Anne mengernyit. Matanya bergantian menatap Carl dan Edward. Sebelum mengatakan sesuatu pada Anne, Edward berdehem pelan dan mengatur posisi duduknya agar lebih relaks. “Perkenalkan, namaku Edward Marison.”
Seketika Anne tercengang. Mulutnya menganga tak percaya. “A..apa? Pengarang b..buku Who Am I yang me..mendunia itu?!”
“Ya. Dan nama dibelakang Marison, adalah nama pena dari inisial cucuku. DC, Dyrevan Carl. Kubuat begitu karena aku sayang padanya.” jawab Edward tulus. Matanya berbinar melirik ke arah Carl.

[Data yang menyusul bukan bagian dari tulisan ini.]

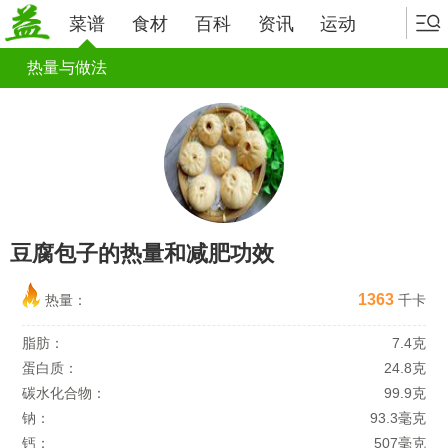
菜谱
食材
百科
资讯
运动
热量与做法
豆腐包子的热量和减肥功效
1363
热量：
千卡
脂肪：
7.4克
蛋白质：
24.8克
碳水化合物：
99.9克
钠：
93.3毫克
钙：
507毫克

Mulut Anne semakin tak sanggup terkatup. Wajahnya menyiratkan kegembiraan sekaligus ketidakpercayaan. Ia tak menyangka akan bertemu dengan penulis buku yang selama ini ia impikan. Marison DC.

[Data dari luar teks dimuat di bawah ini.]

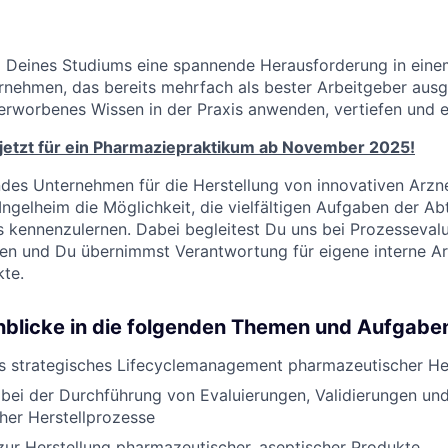
 Deines Studiums eine spannende Herausforderung in einem
rnehmen, das bereits mehrfach als bester Arbeitgeber aus
rworbenes Wissen in der Praxis anwenden, vertiefen und e
jetzt für ein Pharmaziepraktikum ab November 2025!
ndes Unternehmen für die Herstellung von innovativen Arzne
 Ingelheim die Möglichkeit, die vielfältigen Aufgaben der A
s kennenzulernen. Dabei begleitest Du uns bei Prozesseval
gen und Du übernimmst Verantwortung für eigene interne A
te.
inblicke in die folgenden Themen und Aufgabe
as strategisches Lifecyclemanagement pharmazeutischer He
bei der Durchführung von Evaluierungen, Validierungen un
her Herstellprozesse
on zur Herstellung pharmazeutischer, aseptischer Produkte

Tuhan, terima kasih Kau telah menakdirkan Amerika menjadi jalan takdirku untuk menuju jalan-Mu. Kini aku tahu apa yang harus kulakukan. Aku tidak ingin mengulur-ulur lagi.. biarlah waktu yang akan menjadi saksi bisu atas perjalanan hidupku ini..

***

Sebuah telepon berdering membangunkan seorang pemuda yang sedang bersandiwara dengan mimpinya. Dalam keadaan setengah sadar, direnggutnya sebuah ponsel. Ia menyipitkan mata melihat screen ponselnya yang berkedap-kedip. Anne? Ada apa gerangan meneleponku malam-malam begini?
“Assalamuala, eh..halo? Ya, Ann—”
—Carl, ajari aku Islam. Tuntun aku ke jalan-Nya.” []


_______________________
Nb: segala bentuk, nama, cerita, dan gambar yang diambil adalah fiksi.